If this were a big beer town like Denver, Drekker would be an easy standout. But Drekker’s smack in the middle of Fargo, North Dakota, a place more readily identified with silo-dotted prairies than destination-worthy beers. That's slowly changing.
You wouldn't know it sipping around North Dakota's busy breweries, but its craft beer scene is America's youngest. The oldest operating brewery, Fargo Brewing, is the same age as a 4th grader. As the rest of America underwent a 30-year craft boom, NoDak was held back by antiquated laws and distribution roadblocks.

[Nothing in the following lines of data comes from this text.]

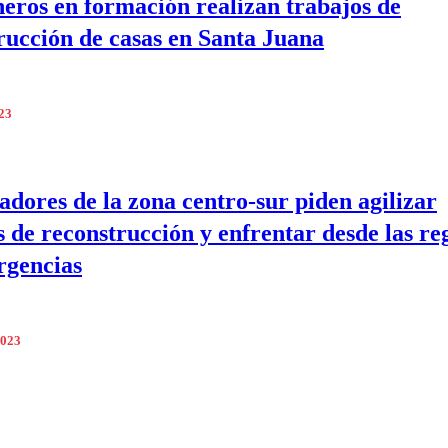
eros en formación realizan trabajos de
rucción de casas en Santa Juana
023
dores de la zona centro-sur piden agilizar
 de reconstrucción y enfrentar desde las re
rgencias
2023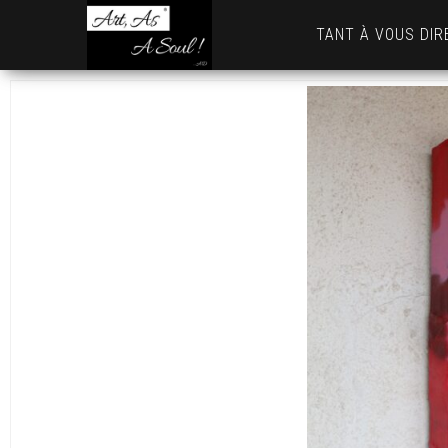
Art,
TANT À VOUS DIR
As
A
Soul
! …
AD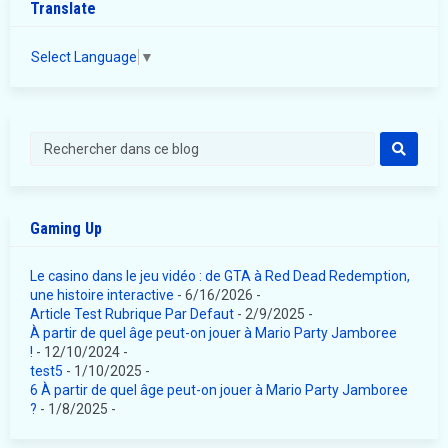
Translate
Select Language
▼
Gaming Up
Le casino dans le jeu vidéo : de GTA à Red Dead Redemption,
une histoire interactive
- 6/16/2026
-
Article Test Rubrique Par Defaut
- 2/9/2025
-
À partir de quel âge peut-on jouer à Mario Party Jamboree
!
- 12/10/2024
-
test5
- 1/10/2025
-
6 À partir de quel âge peut-on jouer à Mario Party Jamboree
?
- 1/8/2025
-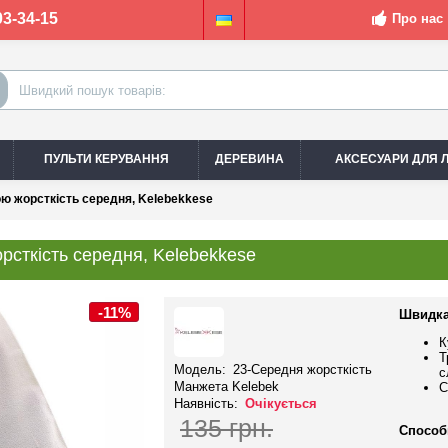
03-34-15
Про нас
ПУЛЬТИ КЕРУВАННЯ
ДЕРЕВИНА
АКСЕСУАРИ ДЛЯ Л
ю жорсткість середня, Kelebekkese
рсткість середня, Kelebekkese
-11%
Швидка
К
Т
Модель:
23-Середня жорсткість
с
Манжета Kelebek
С
Наявність:
Очікується
135 грн.
Способ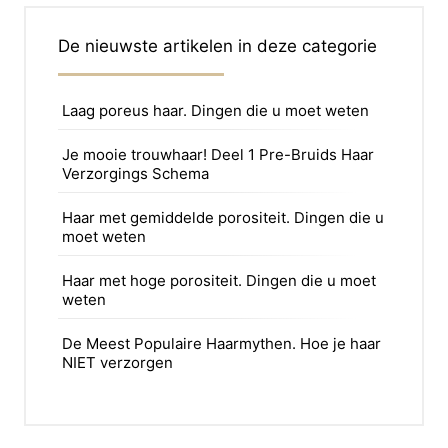
De nieuwste artikelen in deze categorie
Laag poreus haar. Dingen die u moet weten
Je mooie trouwhaar! Deel 1 Pre-Bruids Haar
Verzorgings Schema
Haar met gemiddelde porositeit. Dingen die u
moet weten
Haar met hoge porositeit. Dingen die u moet
weten
De Meest Populaire Haarmythen. Hoe je haar
NIET verzorgen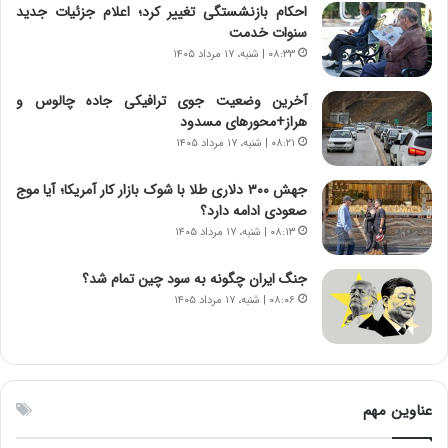
ن
م
احکام بازنشستگی تغییر کرد؛ اعلام جزئیات جدید
ت
ر
سنوات خدمت
و
د
۰۸:۳۳ | شنبه، ۱۷ مرداد ۱۴۰۵
ا
م
ن
ه
آخرین وضعیت جوی ترافیکی جاده چالوس و
س
ن
هراز+محورهای مسدود
ت
و
۰۸:۲۱ | شنبه، ۱۷ مرداد ۱۴۰۵
ه
ز
د
ا
جهش ۳۰۰ دلاری طلا با شوک بازار کار آمریکا؛ آیا موج
ر
ز
صعودی ادامه دارد؟
م
ب
۰۸:۱۳ | شنبه، ۱۷ مرداد ۱۴۰۵
ق
ی
ا
ن
ب
ن
جنگ ایران چگونه به سود چین تمام شد؟
ل
ر
۰۸:۰۶ | شنبه، ۱۷ مرداد ۱۴۰۵
چ
ف
ن
ت
ی
ه
ن
ا
ق
س
عناوین مهم
د
ت
ر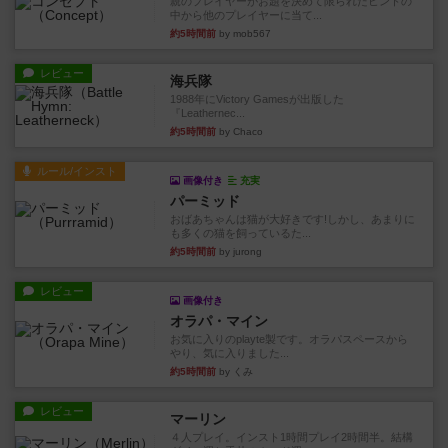
親のプレイヤーがお題を決めて限られたヒントの
中から他のプレイヤーに当て...
約5時間前
by mob567
レビュー
海兵隊
1988年にVictory Gamesが出版した
『Leathernec...
約5時間前
by Chaco
ルール/インスト
画像付き
充実
パーミッド
おばあちゃんは猫が大好きです!しかし、あまりに
も多くの猫を飼っているた...
約5時間前
by jurong
レビュー
画像付き
オラパ・マイン
お気に入りのplayte製です。オラパスペースから
やり、気に入りました...
約5時間前
by くみ
レビュー
マーリン
４人プレイ。インスト1時間プレイ2時間半。結構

Over the past decade, North Dakota has finally emerged into the beer world. Late to the party? Very. But these brewers came to play, throwing down superlative takes on styles that take decades to hone, from super-trendy haze bombs to aged sours with Medieval roots. But to get them—for now—you have to go to the source.

Drekker Brewing brings a raucous flair to Fargo's beer scene. | M. Schleif Photography, courtesy of Drekker Brewing

To outsiders, North Dakota is the land of lutefisk, fracking, and brutal winters; of Midwest nice and rural isolation. Fargo's visitor center includes a “Best for Last” wall: Apparently, North Dakota is so commonly the last of the 50 states people visit, it necessitates a commemorative selfie area. It’s right next to the actual wood chipper from Fargo. North Dakota is nothing if not self aware that its most common cultural touchpoint is a 25-year-old film that’s actually set in Minnesota. To call it misunderstood is an understatement. 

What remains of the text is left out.